**ASSIGNMENT**.
Only lines that contain the word "nicht" are to be returned from the data below.

____________

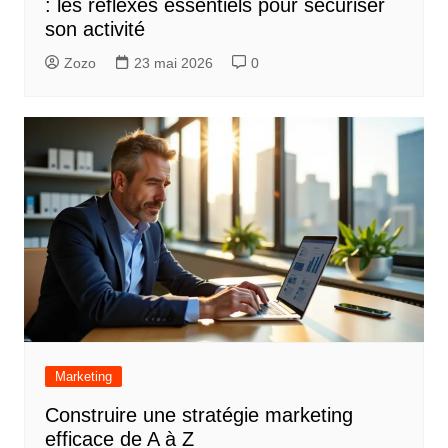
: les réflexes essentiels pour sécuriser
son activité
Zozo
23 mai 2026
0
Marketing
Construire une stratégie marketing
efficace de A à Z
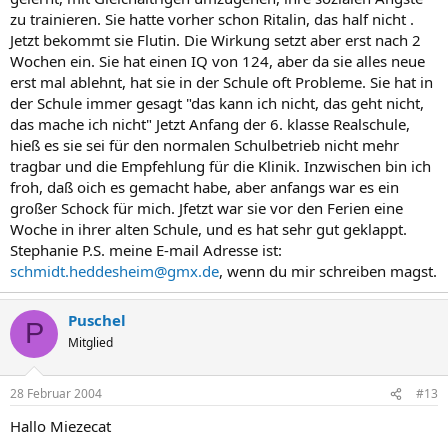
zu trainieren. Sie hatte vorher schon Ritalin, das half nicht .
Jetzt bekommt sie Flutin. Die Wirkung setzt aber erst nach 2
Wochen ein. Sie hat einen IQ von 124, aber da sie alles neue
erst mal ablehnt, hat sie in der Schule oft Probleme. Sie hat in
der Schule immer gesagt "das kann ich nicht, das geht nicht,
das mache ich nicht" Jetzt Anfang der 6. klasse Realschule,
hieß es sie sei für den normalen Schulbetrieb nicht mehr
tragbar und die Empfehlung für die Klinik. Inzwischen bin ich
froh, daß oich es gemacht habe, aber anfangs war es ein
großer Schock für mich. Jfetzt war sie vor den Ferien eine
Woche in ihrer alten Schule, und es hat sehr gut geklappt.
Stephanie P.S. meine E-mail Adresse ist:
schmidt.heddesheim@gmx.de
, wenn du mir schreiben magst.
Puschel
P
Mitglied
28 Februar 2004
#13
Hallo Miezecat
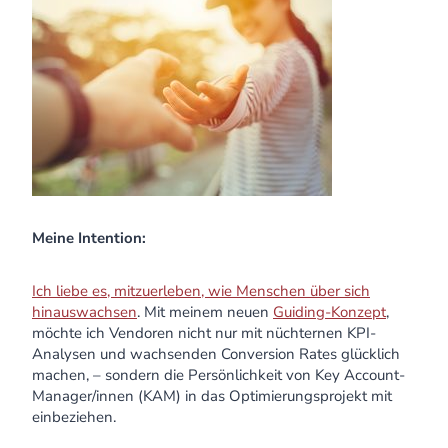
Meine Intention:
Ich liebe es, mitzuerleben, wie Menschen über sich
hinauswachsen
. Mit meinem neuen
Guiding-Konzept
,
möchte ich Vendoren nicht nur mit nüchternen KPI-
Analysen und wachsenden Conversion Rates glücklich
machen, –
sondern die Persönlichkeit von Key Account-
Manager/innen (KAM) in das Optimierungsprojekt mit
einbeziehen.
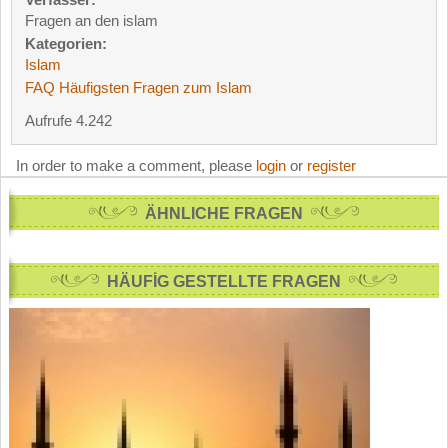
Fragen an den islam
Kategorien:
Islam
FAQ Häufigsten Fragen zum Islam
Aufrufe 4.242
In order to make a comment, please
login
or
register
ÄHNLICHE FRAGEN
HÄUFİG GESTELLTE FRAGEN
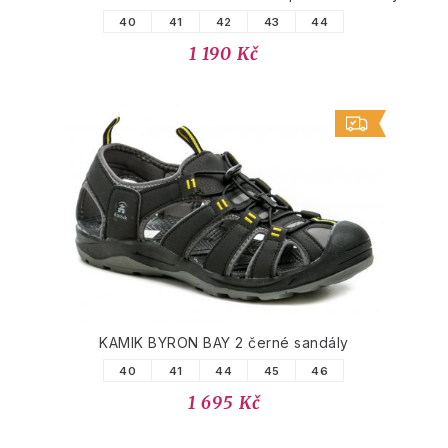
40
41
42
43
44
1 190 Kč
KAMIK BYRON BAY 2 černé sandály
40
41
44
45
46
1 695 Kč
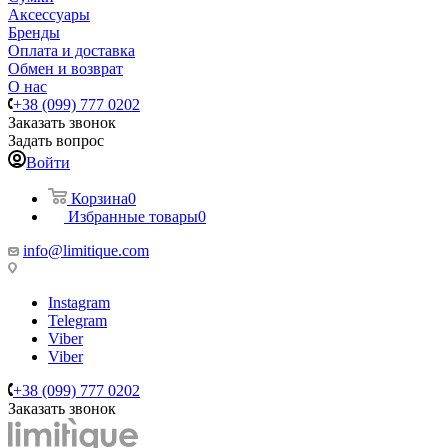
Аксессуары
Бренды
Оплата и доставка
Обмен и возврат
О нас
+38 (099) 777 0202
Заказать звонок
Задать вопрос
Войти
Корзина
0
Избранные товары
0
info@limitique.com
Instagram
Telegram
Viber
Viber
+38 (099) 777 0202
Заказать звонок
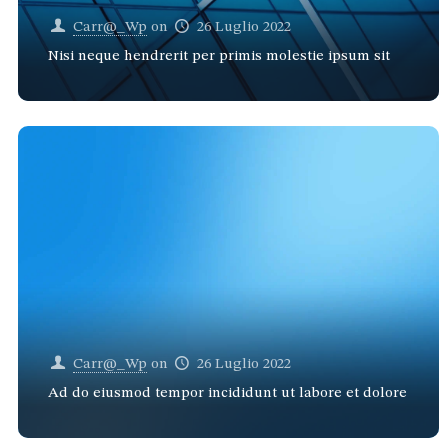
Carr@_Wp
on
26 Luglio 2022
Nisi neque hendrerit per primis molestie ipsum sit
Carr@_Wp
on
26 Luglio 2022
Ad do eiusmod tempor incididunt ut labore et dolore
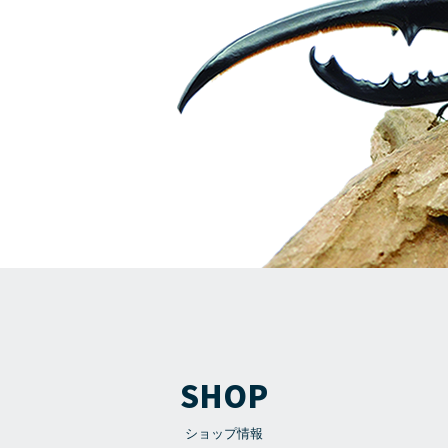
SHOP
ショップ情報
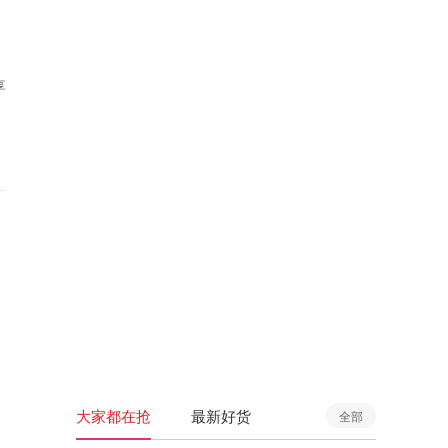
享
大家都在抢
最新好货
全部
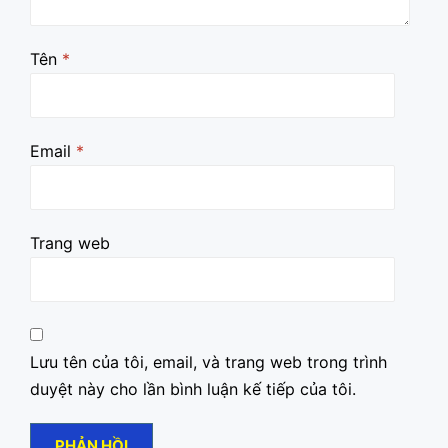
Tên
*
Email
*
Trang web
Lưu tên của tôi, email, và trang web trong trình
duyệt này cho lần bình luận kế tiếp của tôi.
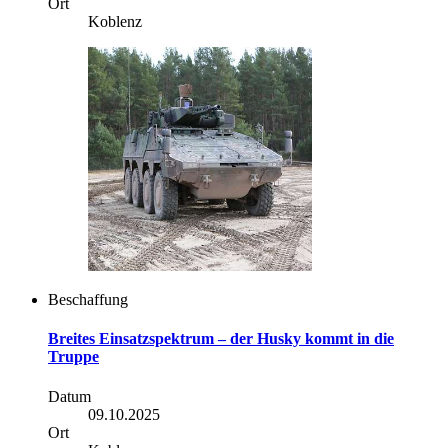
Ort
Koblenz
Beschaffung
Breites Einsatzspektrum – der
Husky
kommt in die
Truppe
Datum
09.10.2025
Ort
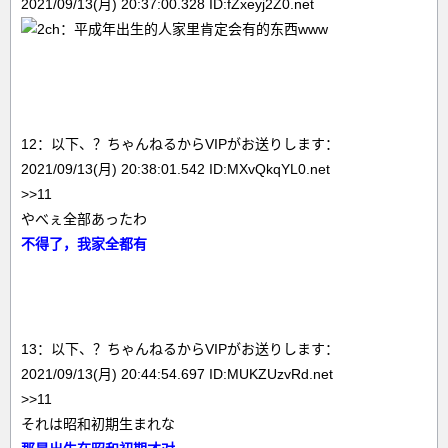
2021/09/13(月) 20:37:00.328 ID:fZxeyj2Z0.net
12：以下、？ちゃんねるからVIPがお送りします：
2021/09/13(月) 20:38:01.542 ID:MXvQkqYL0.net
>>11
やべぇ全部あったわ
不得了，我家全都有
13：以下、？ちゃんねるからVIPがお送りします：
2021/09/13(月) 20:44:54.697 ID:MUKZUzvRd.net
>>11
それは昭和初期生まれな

____________

**RESPONSE TO THE TASK**.
zu trainieren. Sie hatte vorher schon Ritalin, das half nicht .
der Schule immer gesagt "das kann ich nicht, das geht nicht,
das mache ich nicht" Jetzt Anfang der 6. klasse Realschule,
hieß es sie sei für den normalen Schulbetrieb nicht mehr
möchte ich Vendoren nicht nur mit nüchternen KPI-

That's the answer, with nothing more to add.